# [Data provided]

※

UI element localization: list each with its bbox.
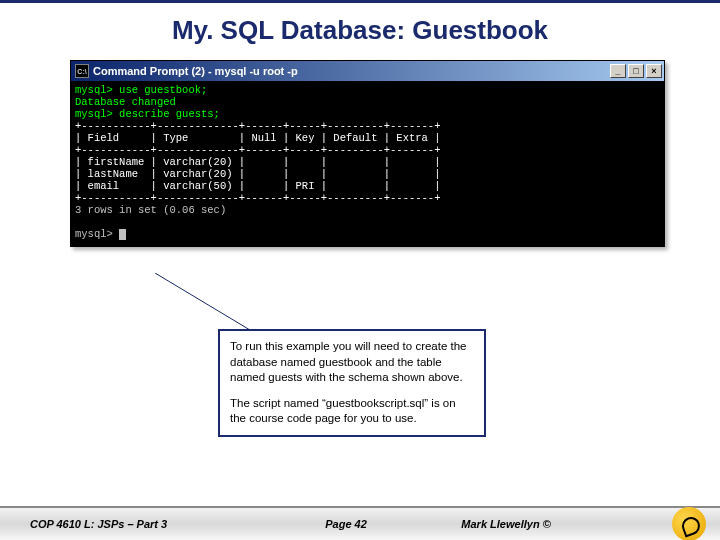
command-prompt-window: C:\ Command Prompt (2) - mysql -u root -… bbox=[70, 60, 665, 247]
cursor-icon bbox=[119, 229, 126, 240]
info-paragraph-1: To run this example you will need to cre… bbox=[230, 339, 474, 386]
footer-course: COP 4610 L: JSPs – Part 3 bbox=[0, 518, 241, 530]
slide-title: My. SQL Database: Guestbook bbox=[0, 15, 720, 46]
cmd-prompt: mysql> bbox=[75, 228, 119, 240]
cmd-result: 3 rows in set (0.06 sec) bbox=[75, 204, 226, 216]
window-buttons: _ □ × bbox=[610, 64, 664, 78]
cmd-row: | firstName | varchar(20) | | | | | bbox=[75, 156, 440, 168]
cmd-row: | email | varchar(50) | | PRI | | | bbox=[75, 180, 440, 192]
footer-page: Page 42 bbox=[241, 518, 452, 530]
cmd-border: +-----------+-------------+------+-----+… bbox=[75, 120, 440, 132]
cmd-line: mysql> use guestbook; bbox=[75, 84, 207, 96]
close-button[interactable]: × bbox=[646, 64, 662, 78]
svg-line-0 bbox=[155, 273, 255, 333]
cmd-border: +-----------+-------------+------+-----+… bbox=[75, 144, 440, 156]
cmd-row: | lastName | varchar(20) | | | | | bbox=[75, 168, 440, 180]
minimize-button[interactable]: _ bbox=[610, 64, 626, 78]
cmd-border: +-----------+-------------+------+-----+… bbox=[75, 192, 440, 204]
cmd-line: mysql> describe guests; bbox=[75, 108, 220, 120]
footer-author: Mark Llewellyn © bbox=[451, 518, 672, 530]
cmd-body: mysql> use guestbook; Database changed m… bbox=[71, 81, 664, 246]
info-callout-box: To run this example you will need to cre… bbox=[218, 329, 486, 437]
slide-footer: COP 4610 L: JSPs – Part 3 Page 42 Mark L… bbox=[0, 506, 720, 540]
cmd-titlebar: C:\ Command Prompt (2) - mysql -u root -… bbox=[71, 61, 664, 81]
cmd-icon: C:\ bbox=[75, 64, 89, 78]
cmd-header: | Field | Type | Null | Key | Default | … bbox=[75, 132, 440, 144]
info-paragraph-2: The script named “guestbookscript.sql” i… bbox=[230, 396, 474, 427]
ucf-logo-icon bbox=[672, 507, 706, 540]
cmd-window-title: Command Prompt (2) - mysql -u root -p bbox=[93, 65, 610, 77]
maximize-button[interactable]: □ bbox=[628, 64, 644, 78]
cmd-line: Database changed bbox=[75, 96, 176, 108]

※

# [Work to be completed]
Every line above holding the string "Part" should be listed.

# [Solved exercise]
footer-course: COP 4610 L: JSPs – Part 3 bbox=[0, 518, 241, 530]
slide-footer: COP 4610 L: JSPs – Part 3 Page 42 Mark L… bbox=[0, 506, 720, 540]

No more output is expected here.